(本記事は、佐藤 秀氏の著書『格差は子ども社会において現れる!ああ格差社会』の中から一部を抜粋・編集しています)
不動産屋
地方の子
ほとんど縁がない
都市部の子
たまに会う油断のならない人
都心の子
お父さんの友人
「地方の子」の親は、家を買う時にしか不動産屋と会わないため、子どものほうは不動産屋と会うことなどなく、ほとんど縁がない。

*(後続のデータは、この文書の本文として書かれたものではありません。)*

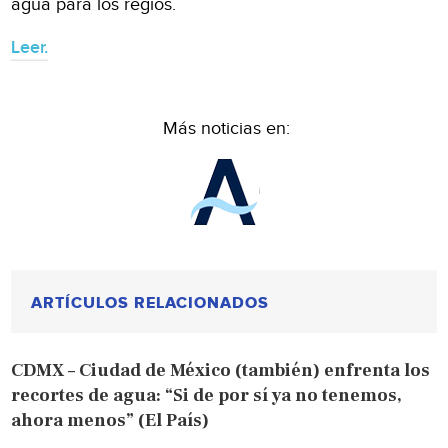
agua para los regios.
Leer.
Más noticias en:
ARTÍCULOS RELACIONADOS
CDMX – Ciudad de México (también) enfrenta los
recortes de agua: “Si de por sí ya no tenemos,
ahora menos” (El País)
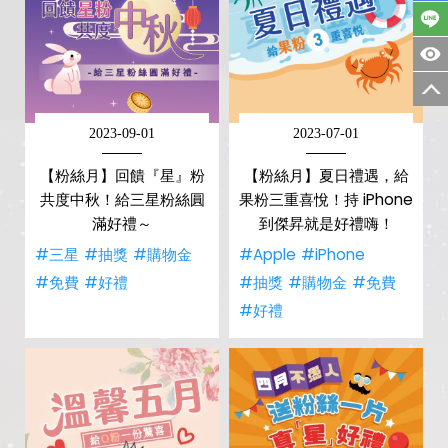
2023-09-01
2023-07-01
【粉絲月】回饋『星』粉
【粉絲月】夏日禮遇，給
共度中秋！給三星粉絲圓
果粉三重喜悅！持 iPhone
滿好禮～
到傑昇就是好禮嗨！
#三星
#抽獎
#購物金
#Apple
#iPhone
#免費
#好禮
#抽獎
#購物金
#免費
#好禮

これは「都市部の子」も同様であり、「地方の子」と同様に、ほとんど縁がない。
けれども、「都市部の子」の親には、ワンルームマンション投資などの不動産投資話を持ってくる不動産屋がおり、なかには詐欺まがいの者も存在するため、親からは「騙されないようにすること」と語り継がれている。そのため、「都市部の子」は、不動産屋のことを「油断のならない人物である」と考えるようになる。
これに対して、「都心の子」の親は、実際、投資用の不動産を数多く扱っている。当然のことながら、付き合いのある不動産屋も多い。
都心に住んでいる人と付き合いのある不動産屋と、それ以外の不動産屋との大きな違いは、前者は都心の住人を「今後も付き合いを継続する相手」と思っていることである。
普通の不動産屋は、「家を売ったら終わり」といわんばかりに、お客との付き合いを一度きりと思っていることが多い。たとえば、「地方の子」の親や「都市部の子」の親に接する不動産屋は、基本的に彼ら彼女らを「一度きりの付き合い」の相手としか見ていない。
継続的に付き合おうなどと思ってはいないので、どうしても、「お得なものは勧めない」ということになってしまう。お買い得品は、今後も付き合いがある方に回すのである。
こうしたことから、「今後も付き合いを継続する相手」と不動産屋から思われている「都心の子」の親のもとには、お買い得品の物件が集まり、不動産投資は益々好調になる。
「都心の子」から見れば、不動産屋は「お父さんの友人」のように映る。どうやら、都心とそれ以外の格差というのは広がるばかりで、埋まりそうもない。